== SOURCE MATERIAL ==

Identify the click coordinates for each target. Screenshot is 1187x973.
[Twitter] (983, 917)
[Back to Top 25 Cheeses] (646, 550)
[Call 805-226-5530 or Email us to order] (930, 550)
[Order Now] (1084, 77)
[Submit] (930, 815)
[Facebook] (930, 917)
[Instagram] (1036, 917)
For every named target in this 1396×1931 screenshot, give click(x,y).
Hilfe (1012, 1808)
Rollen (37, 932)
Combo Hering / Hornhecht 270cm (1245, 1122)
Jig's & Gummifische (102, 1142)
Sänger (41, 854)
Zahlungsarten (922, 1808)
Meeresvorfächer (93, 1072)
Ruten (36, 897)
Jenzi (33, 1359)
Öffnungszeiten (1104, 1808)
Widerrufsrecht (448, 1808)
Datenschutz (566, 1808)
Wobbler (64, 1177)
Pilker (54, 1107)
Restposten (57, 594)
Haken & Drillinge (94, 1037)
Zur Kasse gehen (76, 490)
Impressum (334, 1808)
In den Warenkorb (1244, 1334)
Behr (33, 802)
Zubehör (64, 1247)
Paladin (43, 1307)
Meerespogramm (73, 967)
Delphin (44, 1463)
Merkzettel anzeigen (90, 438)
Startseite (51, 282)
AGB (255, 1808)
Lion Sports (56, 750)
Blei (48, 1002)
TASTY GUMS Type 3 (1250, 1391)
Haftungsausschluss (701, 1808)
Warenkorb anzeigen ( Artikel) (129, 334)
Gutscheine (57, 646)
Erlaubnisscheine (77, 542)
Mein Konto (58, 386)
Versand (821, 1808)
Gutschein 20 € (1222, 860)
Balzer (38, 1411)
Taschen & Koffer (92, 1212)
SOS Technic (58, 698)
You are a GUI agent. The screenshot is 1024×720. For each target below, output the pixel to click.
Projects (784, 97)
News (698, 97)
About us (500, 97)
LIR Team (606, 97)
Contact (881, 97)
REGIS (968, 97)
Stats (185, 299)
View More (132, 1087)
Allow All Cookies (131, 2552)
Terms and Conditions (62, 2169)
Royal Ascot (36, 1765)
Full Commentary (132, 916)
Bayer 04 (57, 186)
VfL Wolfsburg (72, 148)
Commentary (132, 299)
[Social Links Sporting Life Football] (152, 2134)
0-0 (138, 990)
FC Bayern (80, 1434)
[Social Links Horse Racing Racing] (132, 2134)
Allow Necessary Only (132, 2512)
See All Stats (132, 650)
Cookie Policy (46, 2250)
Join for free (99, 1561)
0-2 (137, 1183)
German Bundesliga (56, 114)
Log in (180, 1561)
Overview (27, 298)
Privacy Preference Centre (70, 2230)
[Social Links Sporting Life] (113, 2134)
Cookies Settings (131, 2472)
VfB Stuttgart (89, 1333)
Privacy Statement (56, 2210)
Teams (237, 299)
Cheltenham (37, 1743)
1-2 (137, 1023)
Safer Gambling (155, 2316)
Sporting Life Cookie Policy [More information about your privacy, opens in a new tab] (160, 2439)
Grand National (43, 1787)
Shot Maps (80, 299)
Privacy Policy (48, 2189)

===

> [WORK ITEM] The whole of the data must be given back word for word.

> [THE COMPLETED TASK]
Identify the click coordinates for each target. Screenshot is 1187x973.
[Twitter] (983, 917)
[Back to Top 25 Cheeses] (646, 550)
[Call 805-226-5530 or Email us to order] (930, 550)
[Order Now] (1084, 77)
[Submit] (930, 815)
[Facebook] (930, 917)
[Instagram] (1036, 917)
For every named target in this 1396×1931 screenshot, give click(x,y).
Hilfe (1012, 1808)
Rollen (37, 932)
Combo Hering / Hornhecht 270cm (1245, 1122)
Jig's & Gummifische (102, 1142)
Sänger (41, 854)
Zahlungsarten (922, 1808)
Meeresvorfächer (93, 1072)
Ruten (36, 897)
Jenzi (33, 1359)
Öffnungszeiten (1104, 1808)
Widerrufsrecht (448, 1808)
Datenschutz (566, 1808)
Wobbler (64, 1177)
Pilker (54, 1107)
Restposten (57, 594)
Haken & Drillinge (94, 1037)
Zur Kasse gehen (76, 490)
Impressum (334, 1808)
In den Warenkorb (1244, 1334)
Behr (33, 802)
Zubehör (64, 1247)
Paladin (43, 1307)
Meerespogramm (73, 967)
Delphin (44, 1463)
Merkzettel anzeigen (90, 438)
Startseite (51, 282)
AGB (255, 1808)
Lion Sports (56, 750)
Blei (48, 1002)
TASTY GUMS Type 3 (1250, 1391)
Haftungsausschluss (701, 1808)
Warenkorb anzeigen ( Artikel) (129, 334)
Gutscheine (57, 646)
Erlaubnisscheine (77, 542)
Mein Konto (58, 386)
Versand (821, 1808)
Gutschein 20 € (1222, 860)
Balzer (38, 1411)
Taschen & Koffer (92, 1212)
SOS Technic (58, 698)
You are a GUI agent. The screenshot is 1024×720. For each target below, output the pixel to click.
Projects (784, 97)
News (698, 97)
About us (500, 97)
LIR Team (606, 97)
Contact (881, 97)
REGIS (968, 97)
Stats (185, 299)
View More (132, 1087)
Allow All Cookies (131, 2552)
Terms and Conditions (62, 2169)
Royal Ascot (36, 1765)
Full Commentary (132, 916)
Bayer 04 (57, 186)
VfL Wolfsburg (72, 148)
Commentary (132, 299)
[Social Links Sporting Life Football] (152, 2134)
0-0 (138, 990)
FC Bayern (80, 1434)
[Social Links Horse Racing Racing] (132, 2134)
Allow Necessary Only (132, 2512)
See All Stats (132, 650)
Cookie Policy (46, 2250)
Join for free (99, 1561)
0-2 (137, 1183)
German Bundesliga (56, 114)
Log in (180, 1561)
Overview (27, 298)
Privacy Preference Centre (70, 2230)
[Social Links Sporting Life] (113, 2134)
Cookies Settings (131, 2472)
VfB Stuttgart (89, 1333)
Privacy Statement (56, 2210)
Teams (237, 299)
Cheltenham (37, 1743)
1-2 (137, 1023)
Safer Gambling (155, 2316)
Sporting Life Cookie Policy [More information about your privacy, opens in a new tab] (160, 2439)
Grand National (43, 1787)
Shot Maps (80, 299)
Privacy Policy (48, 2189)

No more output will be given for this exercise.